This Strawberry Tart by The Great British Bake-Off winner John Whaite looks absolutely delicious and will definitely be on my table this Bank Holiday weekend.

The recipe is taken from the Daily Mail's website and more of John's recipes can be found here:
Serves 8
1 quantity rich sweet shortcrust pastry (see below)
1 quantity crème pâtissière (see below)
700g (1lb 8oz) strawberries
1 tbsp caster sugar
6 tbsp apricot jam
Preheat the oven to 180°C/fan 160°C/gas 4. Roll out the pastry to 4mm (¼in) thick, use it to line a 23cm (9in) loose-bottomed flan tin, then prick with a fork and freeze for 20 minutes.

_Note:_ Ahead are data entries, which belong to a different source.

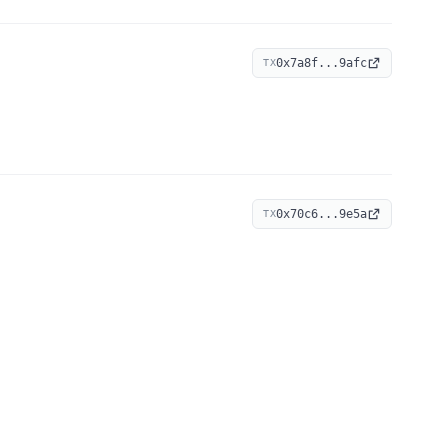
0x7a8f...9afc
TX
0x70c6...9e5a
TX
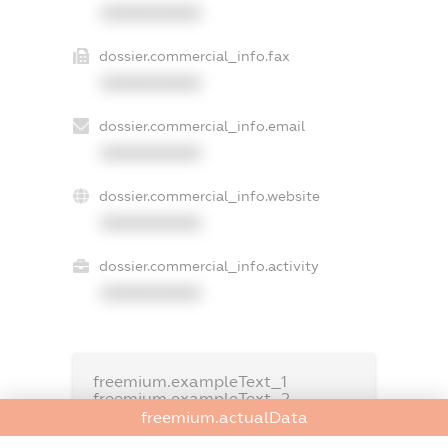
XXXXXXXXXX
dossier.commercial_info.fax
XXXXXXXXXX
dossier.commercial_info.email
XXXXXXXXXX
dossier.commercial_info.website
XXXXXXXXXX
dossier.commercial_info.activity
XXXXXXXXXX
freemium.exampleText_1
freemium.exampleText_2
freemium.anonymousPerSearch2
freemium.actualData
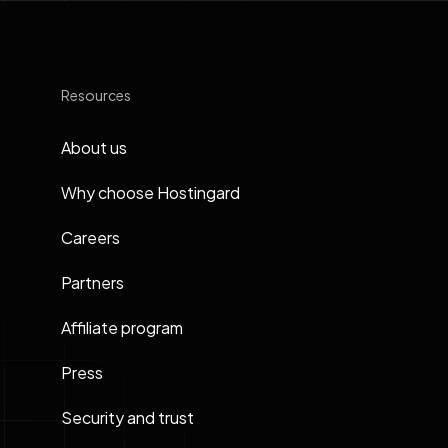
Resources
About us
Why choose Hostingard
Careers
Partners
Affiliate program
Press
Security and trust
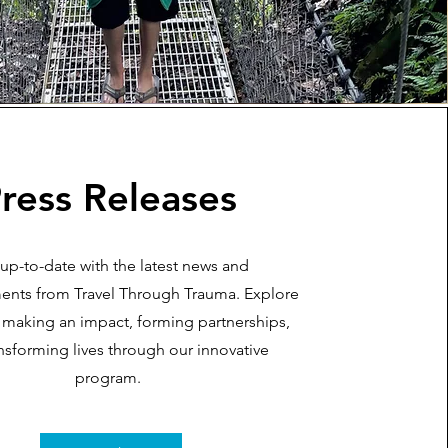
ress Releases
 up-to-date with the latest news and
nts from Travel Through Trauma. Explore
making an impact, forming partnerships,
nsforming lives through our innovative
program.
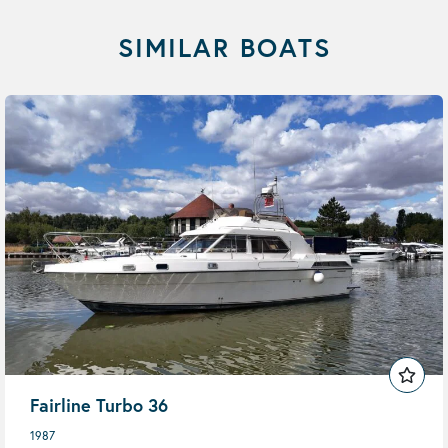
SIMILAR BOATS
Fairline Turbo 36
1987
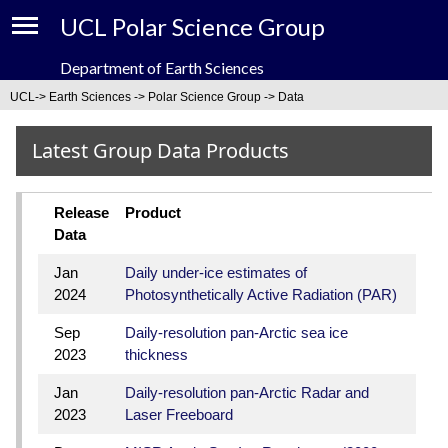
UCL Polar Science Group
Department of Earth Sciences
About
UCL
->
Earth Sciences
->
Polar Science Group
-> Data
People
Latest Group Data Products
News
Release
Product
Events
Data
Jan
Daily under-ice estimates of
Data
2024
Photosynthetically Active Radiation (PAR)
Projects
Sep
Daily-resolution pan-Arctic sea ice
2023
thickness
Research
Jan
Daily-resolution pan-Arctic Radar and
2023
Laser Freeboard
Links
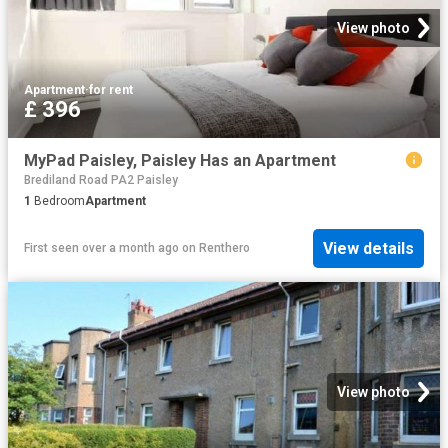
View photo
Apartment
·
for rent
£ 396
MyPad Paisley, Paisley Has an Apartment
Brediland Road PA2 Paisley
1
Bedroom
Apartment
View details
First seen over a month ago
on
Renthero
View photo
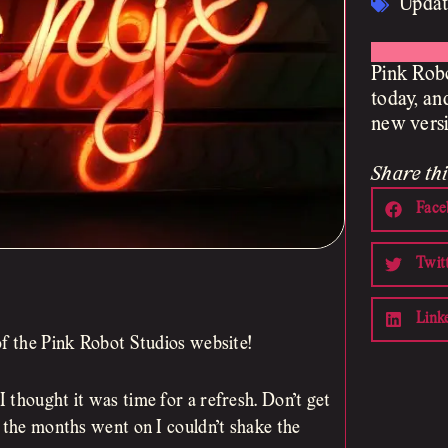
Updat
Pink Robo
today, an
new versi
Share thi
Face
Twit
Link
of the Pink Robot Studios website!
 thought it was time for a refresh. Don’t get
s the months went on I couldn’t shake the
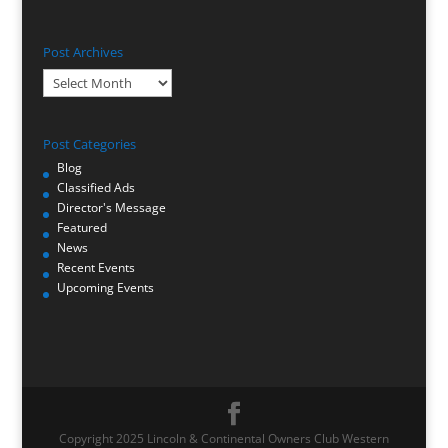
Post Archives
Post
Archives
Post Categories
Blog
Classified Ads
Director's Message
Featured
News
Recent Events
Upcoming Events
Copyright 2025 Lincoln & Continental Owners Club Western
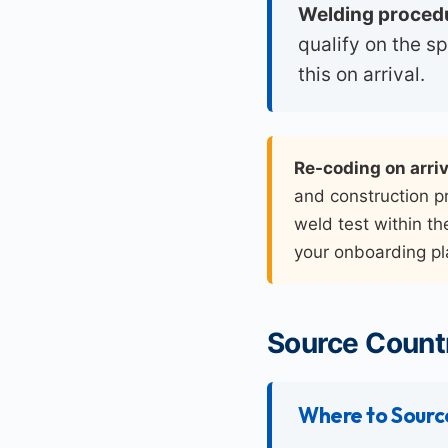
Welding procedu
qualify on the s
this on arrival.
Re-coding on arriv
and construction pr
weld test within th
your onboarding pl
Source Countr
Where to Sourc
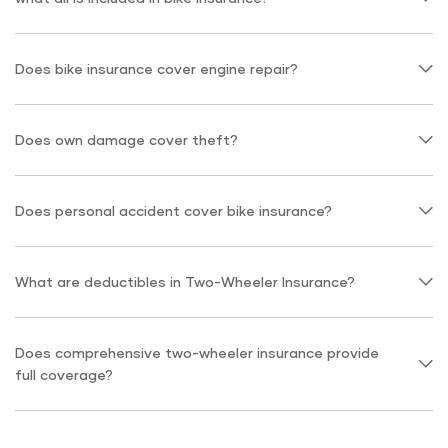
Does bike insurance cover engine repair?
Does own damage cover theft?
Does personal accident cover bike insurance?
What are deductibles in Two-Wheeler Insurance?
Does comprehensive two-wheeler insurance provide
full coverage?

Place a baking sheet in the oven. Line the pastry with baking paper and baking beans and bake for 12-15 minutes. Remove the paper and beans and bake for a further 12-15 minutes. Set aside to cool.
To make the crème pâtissière: whisk the yolks and sugar in a bowl until the sugar dissolves and the mixture is paler in colour. Whisk in the cornflour.

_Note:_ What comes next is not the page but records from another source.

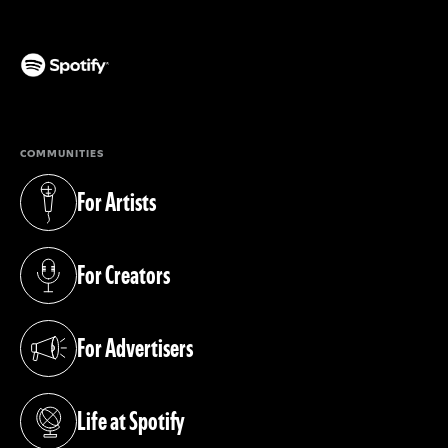
(opens in a new tab)
COMMUNITIES
For Artists
(opens in a new tab)
For Creators
(opens in a new tab)
For Advertisers
(opens in a new tab)
Life at Spotify
(opens in a new tab)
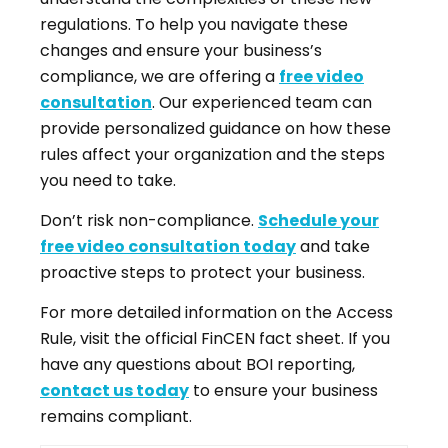
regulations. To help you navigate these
changes and ensure your business’s
compliance, we are offering a
free video
consultation
. Our experienced team can
provide personalized guidance on how these
rules affect your organization and the steps
you need to take.
Don’t risk non-compliance.
Schedule your
free video consultation today
and take
proactive steps to protect your business.
For more detailed information on the Access
Rule, visit the official FinCEN fact sheet. If you
have any questions about BOI reporting,
contact us today
to ensure your business
remains compliant.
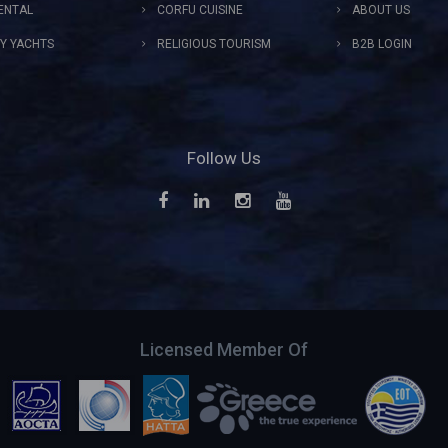
ENTAL
CORFU CUISINE
ABOUT US
Y YACHTS
RELIGIOUS TOURISM
B2B LOGIN
Follow Us
Licensed Member Of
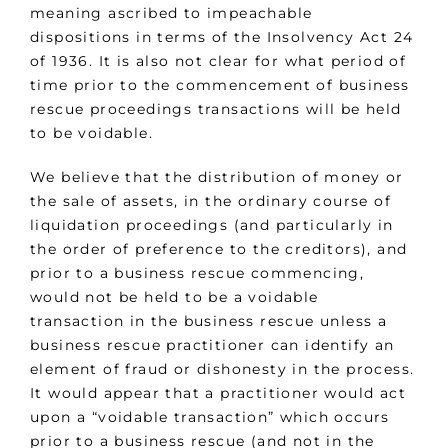
meaning ascribed to impeachable
dispositions in terms of the Insolvency Act 24
of 1936. It is also not clear for what period of
time prior to the commencement of business
rescue proceedings transactions will be held
to be voidable.
We believe that the distribution of money or
the sale of assets, in the ordinary course of
liquidation proceedings (and particularly in
the order of preference to the creditors), and
prior to a business rescue commencing,
would not be held to be a voidable
transaction in the business rescue unless a
business rescue practitioner can identify an
element of fraud or dishonesty in the process.
It would appear that a practitioner would act
upon a “voidable transaction” which occurs
prior to a business rescue (and not in the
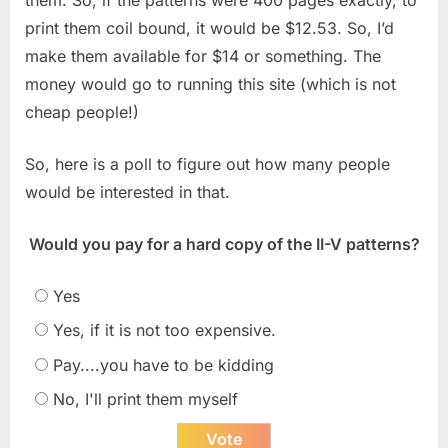
print them coil bound, it would be $12.53. So, I’d
make them available for $14 or something. The
money would go to running this site (which is not
cheap people!)
So, here is a poll to figure out how many people
would be interested in that.
Would you pay for a hard copy of the II-V patterns?
Yes
Yes, if it is not too expensive.
Pay....you have to be kidding
No, I'll print them myself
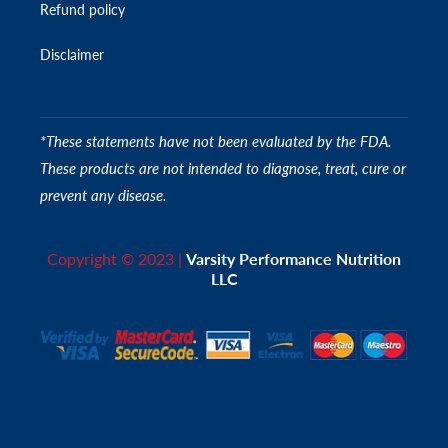
Refund policy
Disclaimer
*These statements have not been evaluated by the FDA.
These products are not intended to diagnose, treat, cure or
prevent any disease.
Copyright © 2023 |
Varsity Performance Nutrition
LLC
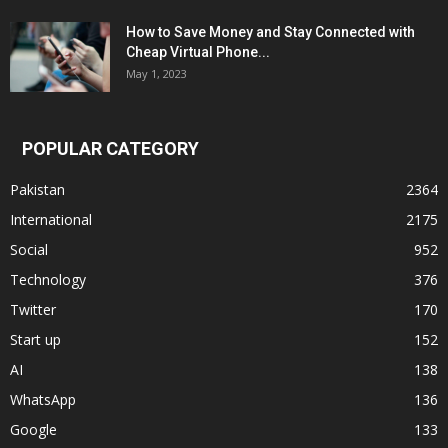
How to Save Money and Stay Connected with
Cheap Virtual Phone...
May 1, 2023
POPULAR CATEGORY
Pakistan
2364
International
2175
Social
952
Technology
376
Twitter
170
Start up
152
AI
138
WhatsApp
136
Google
133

Put the milk and vanilla in a pan and heat until it almost boils. Pour half into the bowl with the eggs, whisking. When the milk is well incorporated, pour it all back into the remaining milk in the pan and return to a medium-high heat, whisking until the mixture bubbles gently and is thick enough to coat the back of the spoon.

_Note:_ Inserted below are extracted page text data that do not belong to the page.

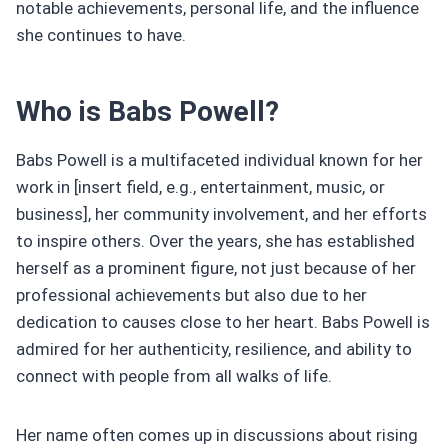
notable achievements, personal life, and the influence
she continues to have.
Who is Babs Powell?
Babs Powell is a multifaceted individual known for her
work in [insert field, e.g., entertainment, music, or
business], her community involvement, and her efforts
to inspire others. Over the years, she has established
herself as a prominent figure, not just because of her
professional achievements but also due to her
dedication to causes close to her heart. Babs Powell is
admired for her authenticity, resilience, and ability to
connect with people from all walks of life.
Her name often comes up in discussions about rising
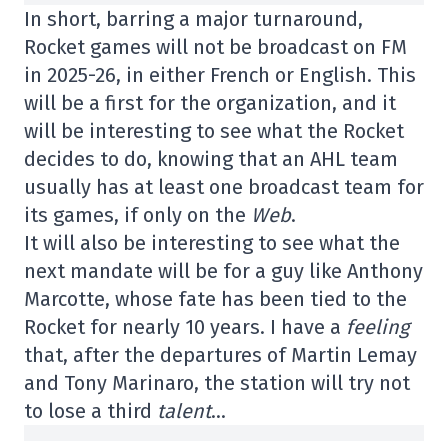
In short, barring a major turnaround,
Rocket games will not be broadcast on FM
in 2025-26, in either French or English. This
will be a first for the organization, and it
will be interesting to see what the Rocket
decides to do, knowing that an AHL team
usually has at least one broadcast team for
its games, if only on the
Web
.
It will also be interesting to see what the
next mandate will be for a guy like Anthony
Marcotte, whose fate has been tied to the
Rocket for nearly 10 years. I have a
feeling
that, after the departures of Martin Lemay
and Tony Marinaro, the station will try not
to lose a third
talent
…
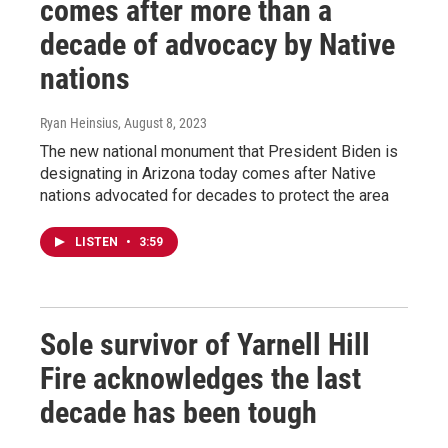
comes after more than a
decade of advocacy by Native
nations
Ryan Heinsius
, August 8, 2023
The new national monument that President Biden is
designating in Arizona today comes after Native
nations advocated for decades to protect the area
LISTEN
•
3:59
Sole survivor of Yarnell Hill
Fire acknowledges the last
decade has been tough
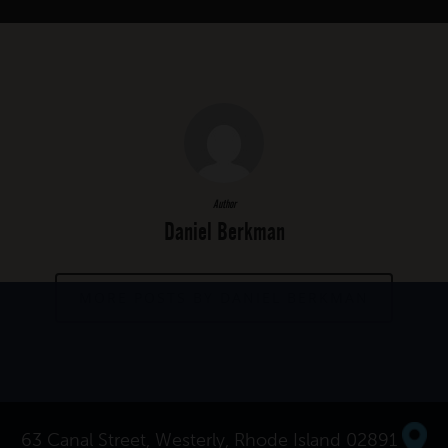
Author
Daniel Berkman
MORE POSTS BY DANIEL BERKMAN
63 Canal Street, Westerly, Rhode Island 02891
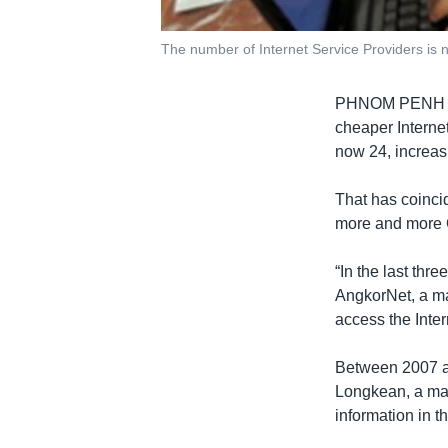
The number of Internet Service Providers is
PHNOM PENH - C
cheaper Internet
now 24, increas
That has coincid
more and more 
“In the last thr
AngkorNet, a ma
access the Inter
Between 2007 an
Longkean, a mar
information in t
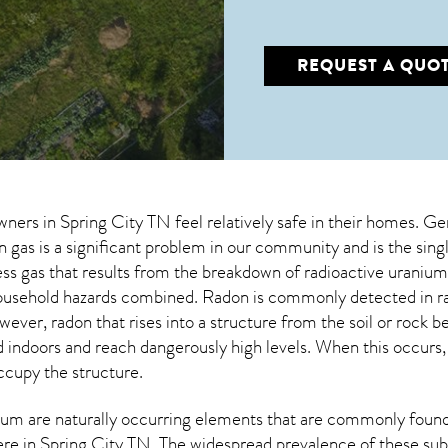
REQUEST A QUO
wners in
Spring City TN
feel relatively safe in their homes. Ge
gas is a significant problem in our community and is the sing
less gas that results from the breakdown of radioactive urani
 household hazards combined. Radon is commonly detected in r
owever,
radon
that rises into a structure from the soil or rock 
doors and reach dangerously high levels. When this occurs, it
occupy the structure.
um are naturally occurring elements that are commonly found 
ere in
Spring City TN
. The widespread prevalence of these sub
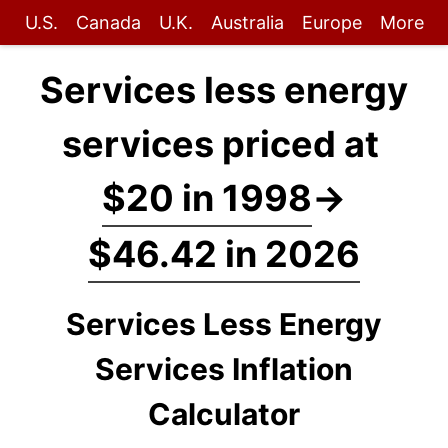
U.S.
Canada
U.K.
Australia
Europe
More
Services less energy
services priced at
$20 in 1998
→
$46.42 in 2026
Services Less Energy
Services Inflation
Calculator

Remove from the heat, whisk for a further minute, then add the butter, stirring, until melted. Remove the vanilla pod, if used. Pour the crème pâtissière into a bowl, allow to cool briefly, then cover with clingfilm and chill until needed.
Hull and halve the strawberries, place in a bowl with the sugar and mix so the fruit is coated. Set aside for the strawberries to go shiny. Fill the cold pastry case with the crème pâtissière, and then top with the strawberries.
To make the glaze, heat the apricot jam in a small saucepan then sieve it into a bowl. Using a pastry brush, paint the strawberry tops with apricot glaze and refrigerate until ready to serve.
For the crème pâtissière
4 egg yolks
125g (4½oz) caster sugar
40g (1½oz) cornflour
500ml (18fl oz) milk
1vanilla pod, halved lengthways, or 1tsp vanilla paste
l 40g (1½oz) unsalted butter
For the Rich Shortcrust Pasty
Makes about 500g (1lb 2oz)
1 egg
125g (4½oz) golden caster sugar
1tsp vanilla or almond extract
250g (9oz) plain flour
125g (4½oz) salted butter, cut into 1cm (½in) cubes
Whisk the egg, sugar and extract in a bowl for a minute, or until the sugar has dissolved into the egg.
Sift the flour in and stir with a wooden spoon until the mixture has a sandy texture.
Add the butter, and 'cut in' using a butter knife or a pastry cutter until the butter is incorporated and the dough comes together (this pastry gets too sticky to do this by hand).
Remove from the bowl and knead gently for a few seconds.
Wrap in baking paper and chill for at least 30 minutes before using.